My honest first reaction is: What are they bringing that we aren’t? Large groups expand into markets for a reason. Usually it’s volume — they’ve identified unmet demand. The more interesting question is whether that demand is for the right things. In spine, a lot of unmet demand is actually overtreated demand such as patients who’ve been told they need surgery by someone who wasn’t asking hard enough whether they did.
So when I see a large group enter my market, I ask: are they going to raise the standard of care, or industrialize the existing one? The answer tells me whether I need to compete or simply continue doing what I’m doing well.
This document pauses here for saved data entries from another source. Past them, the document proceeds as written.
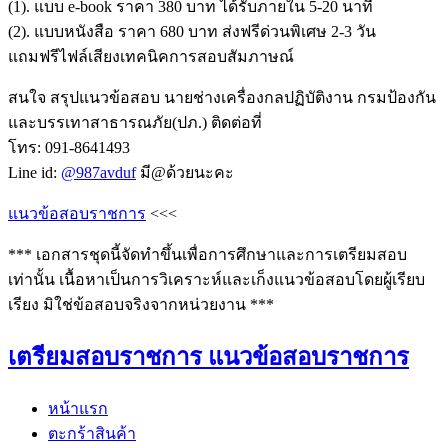
(1). แบบ e-book ราคา 380 บาท ได้รับภายใน 5-20 นาที
(2). แบบหนังสือ ราคา 680 บาท ส่งฟรีด่วนพิเศษ 2-3 วัน
แถมฟรีไฟล์เสียงเทคนิคการสอบสัมภาษณ์
สนใจ สรุปแนวข้อสอบ นายช่างเครื่องกลปฏิบัติงาน กรมป้องกัน
และบรรเทาสาธารณภัย(ปภ.) ติดต่อที่
โทร: 091-8641493
Line id:
@987avduf
มี@ด้วยนะคะ
แนวข้อสอบราชการ
<<<
*** เอกสารชุดนี้จัดทำขึ้นเพื่อการศึกษาและการเตรียมสอบ
เท่านั้น เนื้อหาเป็นการวิเคราะห์และเก็งแนวข้อสอบโดยผู้เรียบ
เรียง มิใช่ข้อสอบจริงจากหน่วยงาน ***
เตรียมสอบราชการ แนวข้อสอบราชการ
หน้าแรก
ตะกร้าสินค้า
Surgeons with a clear point of view who operate less but better and who can articulate why tend to attract the patients that large groups actually struggle to serve: the complex, the skeptical, the ones who’ve already been somewhere and weren’t helped.
The threat is noise. The opportunity is differentiation.
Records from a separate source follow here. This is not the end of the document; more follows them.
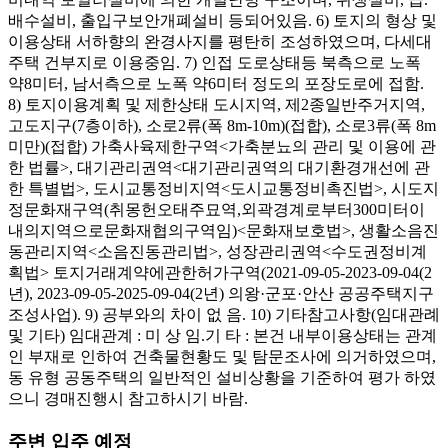
배수설비, 출입구보안개폐설비 등되어있음. 6) 토지의 형상 및
이용상태 서하향의 완경사지를 평탄히 조성하였으며, 다세대
주택 건부지로 이용중임. 7) 인접 도로상태등 북측으로 노폭
약8미터, 남서측으로 노폭 약6미터 정도의 포장도로에 접함.
8) 토지이용계획 및 제한상태 도시지역, 제2종일반주거지역,
고도지구(7층이하), 소로2류(폭 8m-10m)(접합), 소로3류(폭 8m
미만)(접합) 가축사육제한구역<가축분뇨의 관리 및 이용에 관
한 법률>, 대기관리권역<대기관리권역의 대기환경개선에 관
한 특별법>, 도시교통정비지역<도시교통정비촉진법>, 시도지
정문화재구역(취몽헌오태주묘역,외곽경계로부터300미터이
내의지역으로문화재협의구역임)<문화재보호법>, 생활소음진
동관리지역<소음진동관리법>, 성장관리권역<수도권정비계
획법> 토지거래계약에관한허가구역(2021-09-05-2023-09-04(2
년), 2023-09-05-2025-09-04(2년) 의왕·군포·안산 공공주택지구
조성사업). 9) 공부와의 차이 없 음. 10) 기타참고사항(임대관례
및 기타) 임대관계 : 미 상 임.기 타 : 본건 내부이용상태는 관계
인 부재로 인하여 건축물현황도 및 탐문조사에 의거하였으며,
동 유형 공동주택의 일반적인 설비상황을 기준하여 평가 하였
으니 경매진행시 참고하시기 바람.
주변 입주 예정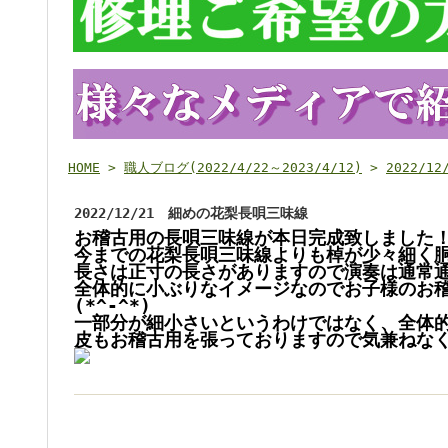
HOME
>
職人ブログ(2022/4/22～2023/4/12)
>
2022/
2022/12/21 細めの花梨長唄三味線
お稽古用の長唄三味線が本日完成致しました
今までの花梨長唄三味線よりも棹が少々細く
長さは正寸の長さがありますので演奏は通常
全体的に小ぶりなイメージなのでお子様のお
(*^-^*)
一部分が細小さいというわけではなく、全体的
皮もお稽古用を張っておりますので気兼ねなく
Christian Zimmerman, MD. St. Alphonsus Medical Group and SAHS Neuroscience Institute (Boise, Idaho): Depending on hospital affiliation and practice preferences would best answer this question. Our current market has two large health systems, each with a saturated list of spinal practitioners. Many are either proximate to training in their perspicacity or disinclined to append complex patients or cases. Those divested in surgical centers usually refer more comorbidly afflicted or financially disenfranchised to other locations for care, (which is another subject within itself), yet these patients represent the majority of complex patient management.
Regional trauma centers, by and large, shoulder the community responsibility of healthcare needs to the highest acuity patients, and rightly so. Providers with energetic minds and willing participants with patient-centric principles are wholeheartedly welcome in any community.